Germany’s HEH: “great interest” in Stade LNG capacity booking

Germany’s Hanseatic Energy Hub, the developer of the Stade LNG import terminal near Hamburg, said market players have shown “great interest” to book capacity at the planned facility.

Last month, HEH invited international market participants to express their interest in booking long-term capacity in Stade from 2026 as it looks to accelerate the realization of the LNG import terminal with a capacity of 12 bcm per year.

HEH announced on Monday “very positive results” from its expression of interest process showing that the market has “great interest in capacity bookings at Stade.”

“What is needed now is a swift translation of the political signals in Germany into concrete measures: accelerated approval processes, flexible and swift procedures at BNetzA and, above all, equal treatment of all LNG projects,” the firm said.

HEH did not provide any additional information.

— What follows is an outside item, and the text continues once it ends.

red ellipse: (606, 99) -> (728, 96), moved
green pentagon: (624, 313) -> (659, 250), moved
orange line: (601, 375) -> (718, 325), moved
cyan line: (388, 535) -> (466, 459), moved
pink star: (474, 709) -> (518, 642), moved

Germany plans several LNG import facilities

Germany currently has no large LNG import terminals but there are several facilities on the table including proposals from German LNG Terminal and Uniper, which received backing by the government.

Uniper and RWE are also finalizing talks to secure three floating storage and regasification units (FSRUs) for Germany as the country looks to ditch Russian gas supplies.

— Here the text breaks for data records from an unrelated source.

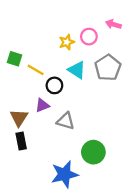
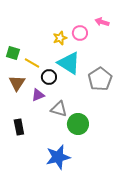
gray pentagon: (108, 68) -> (100, 79), moved
cyan triangle: (77, 70) -> (69, 63), size x1.4
brown triangle: (19, 118) -> (17, 83), moved
green circle: (93, 152) -> (78, 124), moved

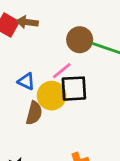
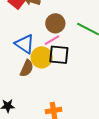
brown circle: (80, 40) -> (55, 23), moved
blue triangle: (26, 81) -> (25, 44), size x1.5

Last month, Germany’s HEH received approval from the local government for the planned Stade facility and signed a memorandum of understanding with German energy firm EnBW for capacity booking.

Current HEH partners include Germany’s Buss Group, Switzerland’s Partners Group, and Belgium’s Fluxys.

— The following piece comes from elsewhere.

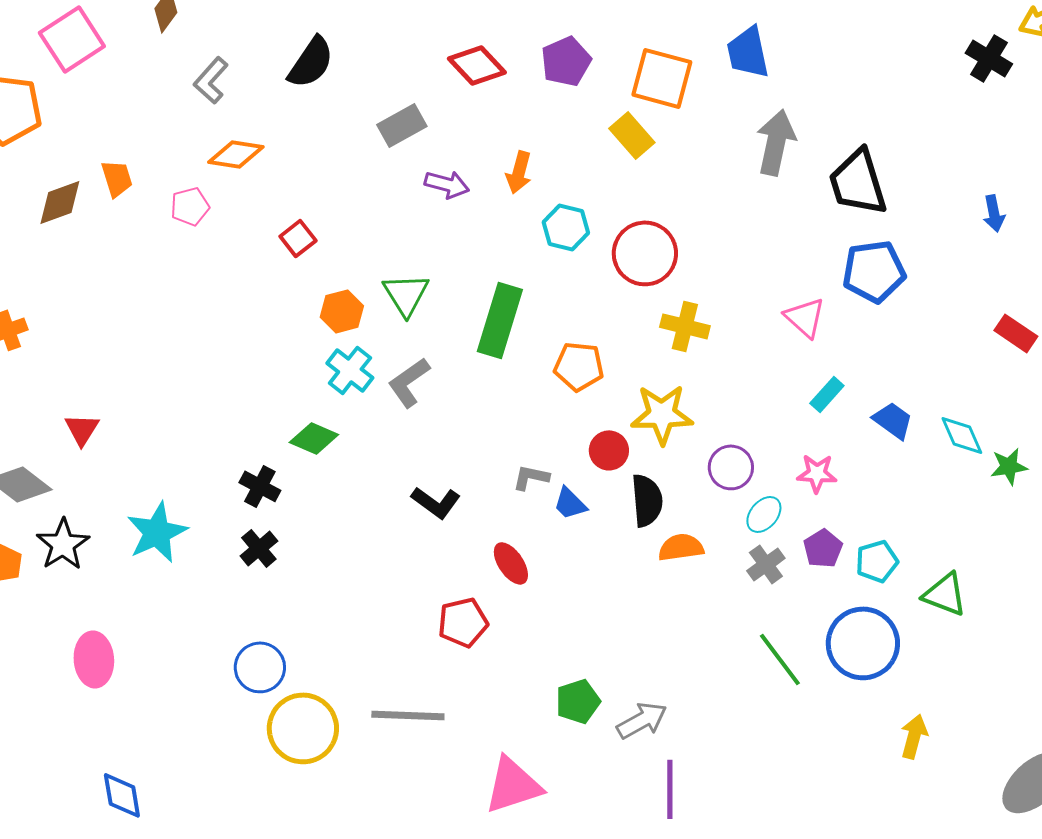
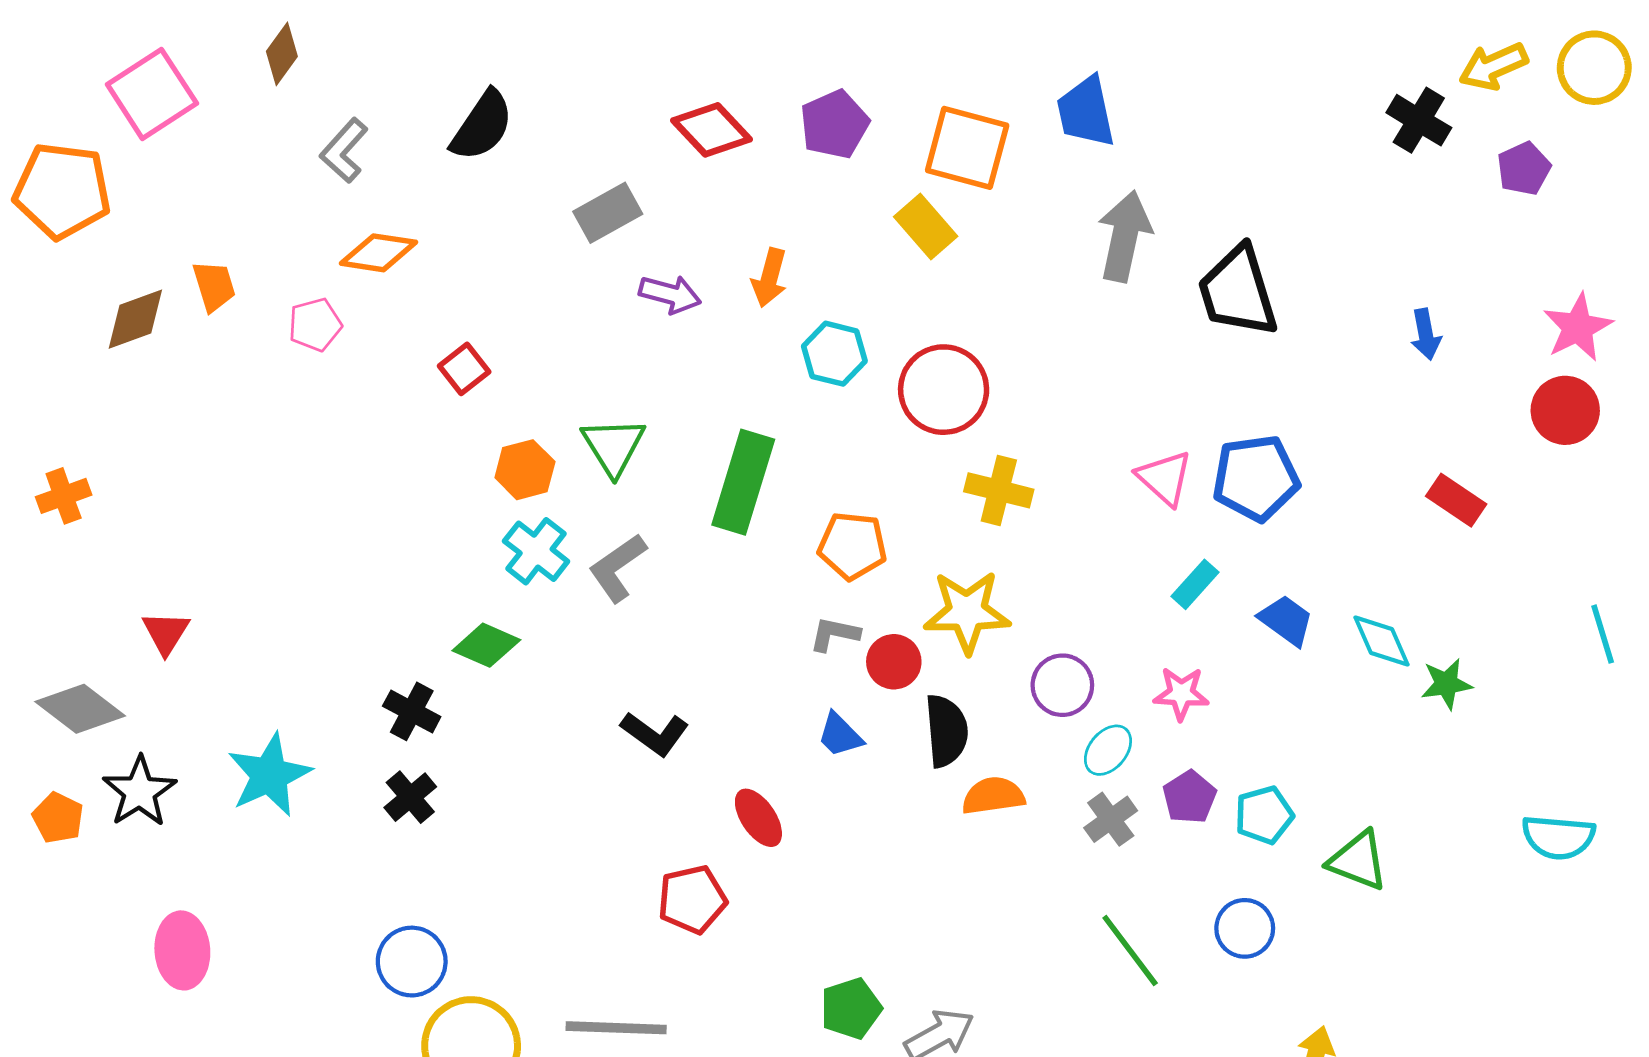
blue pentagon: (874, 271) -> (1256, 478), moved
gray L-shape: (531, 477) -> (834, 634), moved
blue circle: (863, 643) -> (1245, 928), size x0.6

With its planned regasification capacity of 12 bcm per year, the LNG terminal in Stade would be able to cover about ten percent of Germany’s gas demand, according to HEH.

Located on the Elbe river within the Dow industrial park, the hub would initially handle LNG and low-carbon energy carriers such as bio-LNG and synthetic methane.

The concept also includes a truck loading facility and a jetty for bunkering vessels.

As global supply grows, it would later also be available for the import of “climate-neutral” energy sources such as ammonia, HEH previously said.